Ah, the follies of youth! Back in Ye Olden Days, when life was a perpetual dungeon crawl, we tracked time not at all, calling a break every time the spellcasters got tapped out. Divine casters were praying and arcane casters were memorizing a lot more often than once per day! The thieves (we called ourselves thieves in those days and were proud of it) and fighters would heal to the max possible and would stand guard, cook, scout, experiment with magic items, divide up treasure, and otherwise put the time to good use.
Nowadays this varies quite a bit depending on the in-game pressure. After every combat (defined as enemy contained or party in a controlled position), there's a quick party assessment of hit points. Since we sometimes get macho PCs who want to tough out their damage, it's the healer's player's responsibility to specifically ask every PC and ally for a numerical rating (we like spells like Status that enable the healer to know who's hurting whether they'll admit it or not). Then there's a quick tactics discussion on the next move, which is entirely situational. Once you've infiltrated the headquarters of the bandits, you don't stop till the bandits are rendered a nonthreat, so resting consists of passing around water, trail mix, healing, magic items, and buffs. When exploring a complex of unknown total threat level or conducting long-term hostilities against an intractable foe, finding or retreating to a controllable location in order to rest, eat, etc., is undertaken when the tactical situation calls for it.
When there's a halfing in the party, lunch stops are maintained fanatically. We assume halflings to be hypoglycemic, and missing a meal could be disastrous!
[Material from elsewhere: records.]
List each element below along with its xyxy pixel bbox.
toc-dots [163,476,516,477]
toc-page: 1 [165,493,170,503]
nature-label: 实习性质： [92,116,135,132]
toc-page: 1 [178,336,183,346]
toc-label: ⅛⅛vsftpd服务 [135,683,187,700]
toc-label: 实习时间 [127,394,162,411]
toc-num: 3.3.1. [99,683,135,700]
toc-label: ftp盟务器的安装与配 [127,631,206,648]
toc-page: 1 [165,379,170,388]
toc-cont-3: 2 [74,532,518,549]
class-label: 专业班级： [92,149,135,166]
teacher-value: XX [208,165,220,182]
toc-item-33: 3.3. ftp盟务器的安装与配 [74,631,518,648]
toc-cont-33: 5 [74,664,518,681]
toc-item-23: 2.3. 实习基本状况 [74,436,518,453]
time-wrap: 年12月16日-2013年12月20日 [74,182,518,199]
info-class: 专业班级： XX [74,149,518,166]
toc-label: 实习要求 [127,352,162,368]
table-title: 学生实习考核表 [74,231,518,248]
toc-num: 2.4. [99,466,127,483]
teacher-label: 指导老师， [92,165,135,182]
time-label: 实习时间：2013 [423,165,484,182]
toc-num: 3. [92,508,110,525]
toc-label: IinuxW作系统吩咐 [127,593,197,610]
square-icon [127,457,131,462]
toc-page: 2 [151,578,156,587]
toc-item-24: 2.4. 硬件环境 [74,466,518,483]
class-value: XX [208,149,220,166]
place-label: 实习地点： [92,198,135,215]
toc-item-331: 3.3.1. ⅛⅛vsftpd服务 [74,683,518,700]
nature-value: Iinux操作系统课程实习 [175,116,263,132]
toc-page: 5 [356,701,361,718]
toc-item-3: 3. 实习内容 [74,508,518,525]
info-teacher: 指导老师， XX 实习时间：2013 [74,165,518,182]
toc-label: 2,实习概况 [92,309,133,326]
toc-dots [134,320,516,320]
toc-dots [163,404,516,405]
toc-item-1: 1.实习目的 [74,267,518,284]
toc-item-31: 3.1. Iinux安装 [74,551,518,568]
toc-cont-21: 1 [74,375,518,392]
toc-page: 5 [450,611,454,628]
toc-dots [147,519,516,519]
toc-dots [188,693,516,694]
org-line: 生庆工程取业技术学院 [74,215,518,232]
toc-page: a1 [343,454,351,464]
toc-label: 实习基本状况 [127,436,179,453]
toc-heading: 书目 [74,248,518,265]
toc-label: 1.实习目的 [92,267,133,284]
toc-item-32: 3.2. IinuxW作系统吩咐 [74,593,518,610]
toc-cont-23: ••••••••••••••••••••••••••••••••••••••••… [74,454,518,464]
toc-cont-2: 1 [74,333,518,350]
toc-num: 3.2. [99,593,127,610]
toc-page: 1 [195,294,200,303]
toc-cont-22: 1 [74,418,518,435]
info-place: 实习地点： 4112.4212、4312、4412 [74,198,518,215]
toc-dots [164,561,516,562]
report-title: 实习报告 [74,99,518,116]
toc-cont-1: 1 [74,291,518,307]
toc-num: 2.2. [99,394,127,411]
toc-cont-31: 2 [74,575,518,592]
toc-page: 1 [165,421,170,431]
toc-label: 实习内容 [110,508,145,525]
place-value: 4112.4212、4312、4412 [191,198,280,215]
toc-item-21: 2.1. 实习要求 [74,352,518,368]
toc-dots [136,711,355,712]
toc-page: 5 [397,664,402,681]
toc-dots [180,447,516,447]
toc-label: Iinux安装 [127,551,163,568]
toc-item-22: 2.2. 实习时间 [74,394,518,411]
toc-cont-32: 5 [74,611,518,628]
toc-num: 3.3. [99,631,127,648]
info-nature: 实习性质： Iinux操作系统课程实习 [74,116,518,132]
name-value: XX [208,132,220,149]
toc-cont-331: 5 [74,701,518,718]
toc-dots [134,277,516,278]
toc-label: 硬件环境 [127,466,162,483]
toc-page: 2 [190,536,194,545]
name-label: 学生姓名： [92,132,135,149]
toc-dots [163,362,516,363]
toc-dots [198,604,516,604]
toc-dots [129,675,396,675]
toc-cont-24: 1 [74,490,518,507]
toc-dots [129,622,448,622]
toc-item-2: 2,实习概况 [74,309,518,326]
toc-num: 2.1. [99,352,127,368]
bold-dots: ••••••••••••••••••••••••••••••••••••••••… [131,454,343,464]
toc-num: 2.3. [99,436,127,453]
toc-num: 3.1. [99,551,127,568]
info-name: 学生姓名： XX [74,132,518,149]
Never, ever do we have characters who are so narrowly defined that they are "useless" once their class resources are exhausted. If the wizard runs out of spells and items, he has a distance weapon, and if melee is the only combat possible, he can act as flanker for the rogue or as triage medic or do something ingenious with his familiar. Recently, when the party (2 wizards, 1 cleric, 1 druid, 1 monk) was involved in ship-to-ship combat with a ship full of casters; my monk spent the entire combat saving the lives of stunned sailors dropped into the drink.
The DM for this campaign tends to give us extended periods of downtime followed by periods of intense crisis activity during which the wizards level up faster than they can scribe spells, so we snatch rest when we can by any means necessary. I'm presently trying to convince him that if we cast rope trick, tie the rope around my monk's waist in place of her belt of giant strength, and then cast windwalk on her, the wizards will be able to sit in the extradimensional space all day scribing spells and making magic items as we race to beat the vampires to the magic spring. (Wizard balloon!)
In the game I run, the arcane caster is a bard and the divine caster can only pray for spells once per day, so things have to go very badly indeed for rests to be based on anything apart from the tactical situation and the diurnal cycle.